= HOW TO COMPLETE THIS TASK =
What is needed is an exact reproduction of the lines in the records below, starting at the line with "diventò una fonte di" and ending at the line with "Мир в деталях", both included, and nothing else; pictures stay out.

= WORKING DATA =

-- Opening Marker --

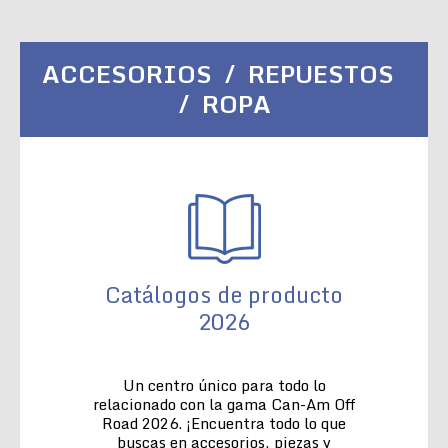
ACCESORIOS / REPUESTOS
/ ROPA
Catálogos de producto
2026
Un centro único para todo lo
relacionado con la gama Can-Am Off
Road 2026. ¡Encuentra todo lo que
buscas en accesorios, piezas y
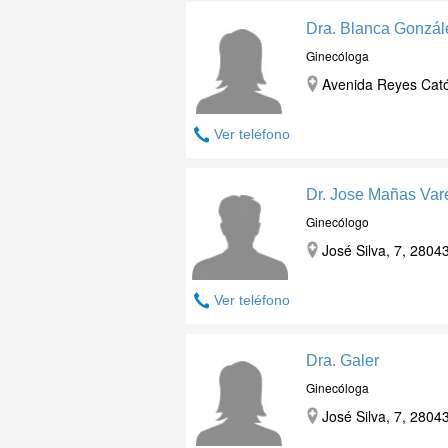
Dra. Blanca Gonzá
Ginecóloga
Avenida Reyes Catól
Ver teléfono
Dr. Jose Mañas Var
Ginecólogo
José Silva, 7, 2804
Ver teléfono
Dra. Galer
Ginecóloga
José Silva, 7, 2804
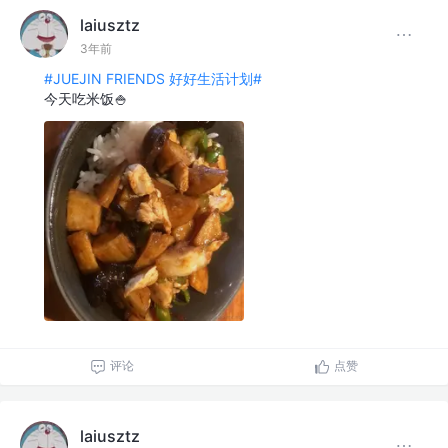
laiusztz
3年前
#JUEJIN FRIENDS 好好生活计划#
今天吃米饭🍚
评论
点赞
laiusztz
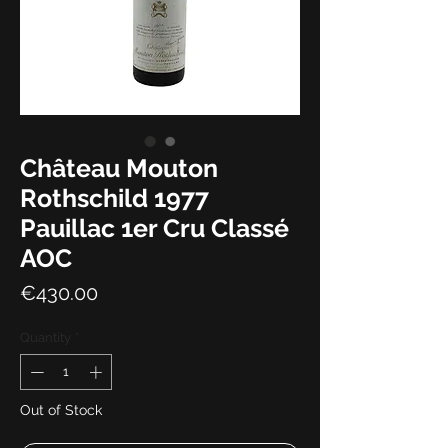
Château Mouton
Rothschild 1977
Pauillac 1er Cru Classé
AOC
Price
€430.00
Quantity
*
Out of Stock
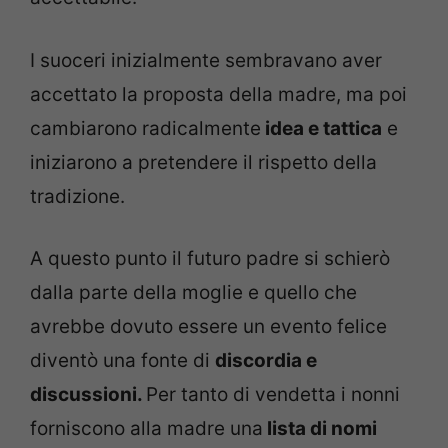
I suoceri inizialmente sembravano aver
accettato la proposta della madre, ma poi
cambiarono radicalmente
idea e tattica
e
iniziarono a pretendere il rispetto della
tradizione.
A questo punto il futuro padre si schierò
dalla parte della moglie e quello che
avrebbe dovuto essere un evento felice
diventò una fonte di
discordia e
discussioni.
Per tanto di vendetta i nonni
forniscono alla madre una
lista di nomi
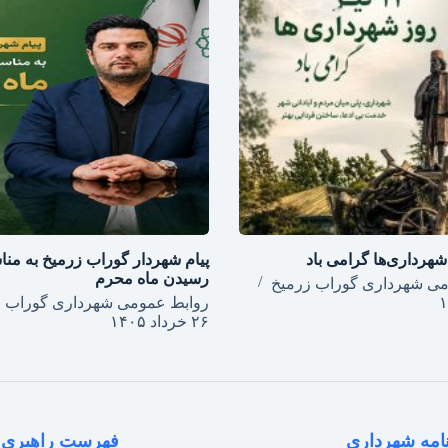
پیام شهردار گوراب زرمیخ به منا
رسیدن ماه محرم
می شهرداری گوراب زرمیخ
روابط عمومی شهرداری گوراب ز
۲۶ خرداد ۱۴۰۵
امه شهرداری
فهرست راهبری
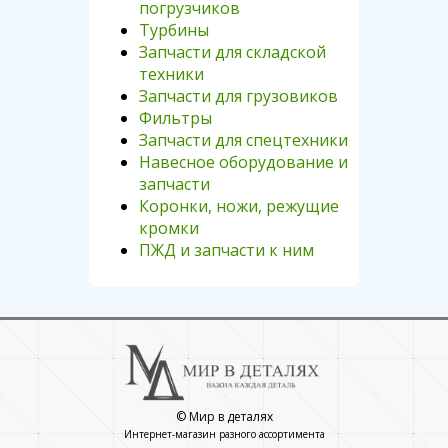
погрузчиков
Турбины
Запчасти для складской
техники
Запчасти для грузовиков
Фильтры
Запчасти для спецтехники
Навесное оборудование и
запчасти
Коронки, ножи, режущие
кромки
ПЖД и запчасти к ним
© Мир в деталях
Интернет-магазин разного ассортимента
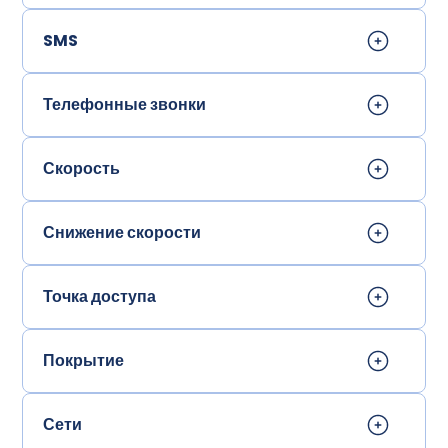
SMS
Телефонные звонки
Скорость
Снижение скорости
Точка доступа
Покрытие
Сети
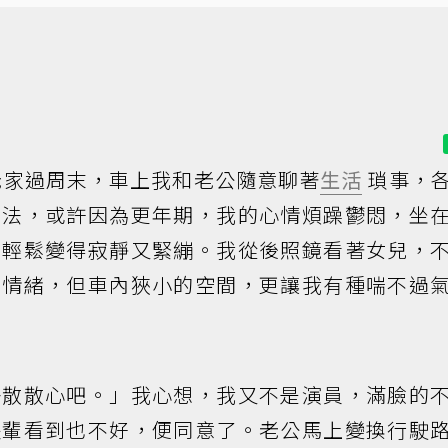
家過周末，車上我和老公隨意聊著
生活
瑣事，
想法，或許因為更年期，我的心情煩躁鬱悶，坐
的輕鬆變得寂靜又緊繃。我從後照鏡看著女兒，
抑情緒，但車內狹小的空間，更讓我有種喘不過
去散散心吧。」我心想，我又不是演員，滿臉的
長輩看到也不好，便同意了。老公馬上變換行駛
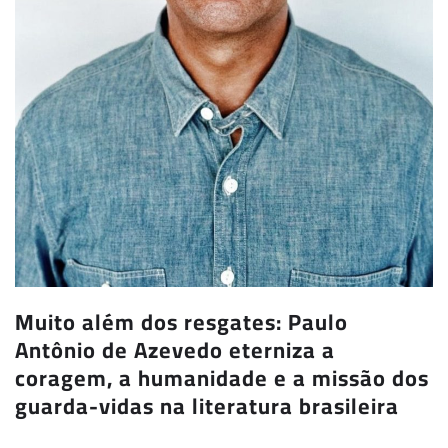
Muito além dos resgates: Paulo
Antônio de Azevedo eterniza a
coragem, a humanidade e a missão dos
guarda-vidas na literatura brasileira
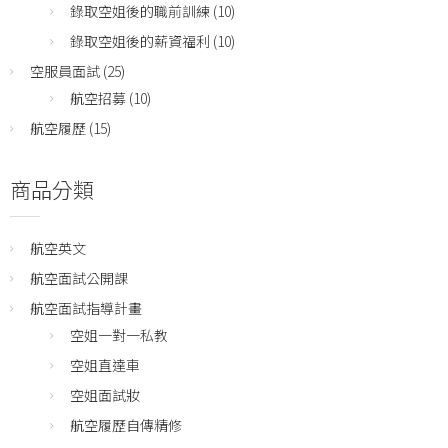
錄取空姐後的職前訓練
(10)
錄取空姐後的薪資福利
(10)
空服員面試
(25)
航空招募
(10)
航空履歷
(15)
商品分類
航空英文
航空面試公開課
航空面試指導計畫
空姐一對一私教
空姐直達車
空姐面試妝
航空履歷自傳精修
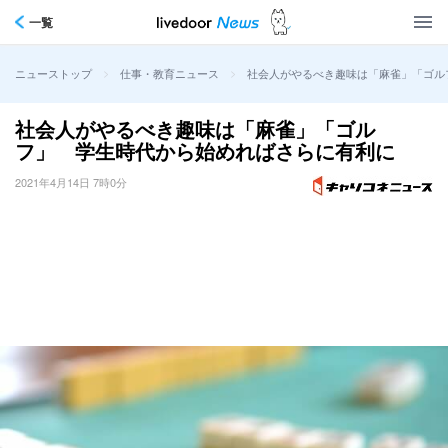
一覧
>
>
社会人がやるべき趣味は「麻雀」「ゴル
ニューストップ
仕事・教育ニュース
社会人がやるべき趣味は「麻雀」「ゴル
フ」 学生時代から始めればさらに有利に
2021年4月14日 7時0分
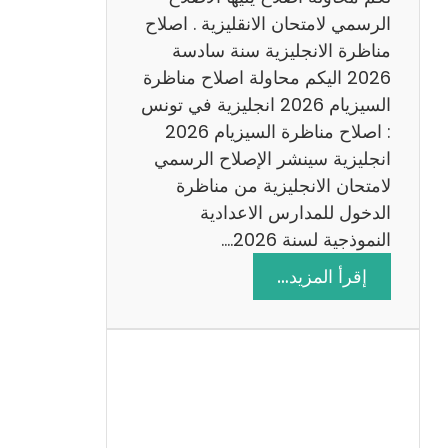
د
الرسمي لامتحان الانقليزية . اصلاح
س
مناظرة الانجليزية سنة سادسة
ة
2026 اليكم محاولة اصلاح مناظرة
2
السيزيام 2026 انجليزية في تونس
0
: اصلاح مناظرة السيزيام 2026
2
انجليزية سينشر الإصلاح الرسمي
6
لامتحان الانجليزية من مناظرة
الدخول للمدارس الاعدادية
النموذجية لسنة 2026.…
:
إقرأ المزيد…
ا
ص
ل
ا
ح
م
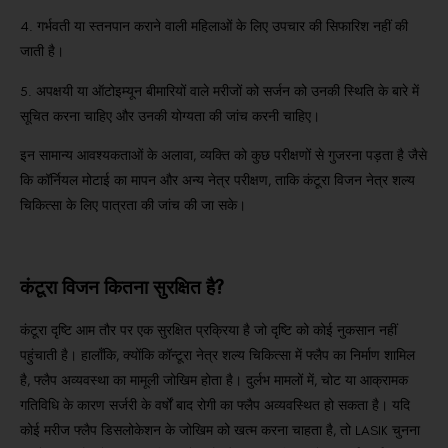
4. गर्भवती या स्तनपान कराने वाली महिलाओं के लिए उपचार की सिफारिश नहीं की
जाती है।
5. अपक्षयी या ऑटोइम्यून बीमारियों वाले मरीजों को सर्जन को उनकी स्थिति के बारे में
सूचित करना चाहिए और उनकी योग्यता की जांच करनी चाहिए।
इन सामान्य आवश्यकताओं के अलावा, व्यक्ति को कुछ परीक्षणों से गुजरना पड़ता है जैसे
कि कॉर्नियल मोटाई का मापन और अन्य नेत्र परीक्षण, ताकि कंटूरा विजन नेत्र शल्य
चिकित्सा के लिए पात्रता की जांच की जा सके।
कंटूरा विजन कितना सुरक्षित है?
कंटूरा दृष्टि आम तौर पर एक सुरक्षित प्रक्रिया है जो दृष्टि को कोई नुकसान नहीं
पहुंचाती है।
हालाँकि, क्योंकि कॉन्टूरा नेत्र शल्य चिकित्सा में फ्लैप का निर्माण शामिल
है, फ्लैप अव्यवस्था का मामूली जोखिम होता है।
दुर्लभ मामलों में, चोट या आक्रामक
गतिविधि के कारण सर्जरी के वर्षों बाद रोगी का फ्लैप अव्यवस्थित हो सकता है।
यदि
कोई मरीज फ्लैप डिसलोकेशन के जोखिम को खत्म करना चाहता है, तो LASIK चुनना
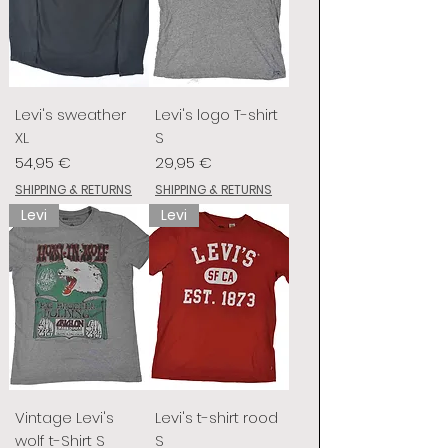
Levi's sweather
Levi's logo T-shirt
XL
S
Prix
Prix
54,95 €
29,95 €
SHIPPING & RETURNS
SHIPPING & RETURNS
Levi
Levi
Vintage Levi's
Levi's t-shirt rood
wolf t-Shirt S
S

-- Closing Marker --

= REPLY =
diventò una fonte di
discordia e
discussioni.
Per tanto di vendetta i nonni
forniscono alla madre una
lista di nomi
پیام شهردار گوراب زرمیخ به منا
رسیدن ماه محرم
می شهرداری گوراب زرمیخ
روابط عمومی شهرداری گوراب ز
۲۶ خرداد ۱۴۰۵
امه شهرداری
فهرست راهبری
погрузчиков
Турбины
Запчасти для складской
техники
Запчасти для грузовиков
Фильтры
Запчасти для спецтехники
Навесное оборудование и
запчасти
Коронки, ножи, режущие
кромки
ПЖД и запчасти к ним
© Мир в деталях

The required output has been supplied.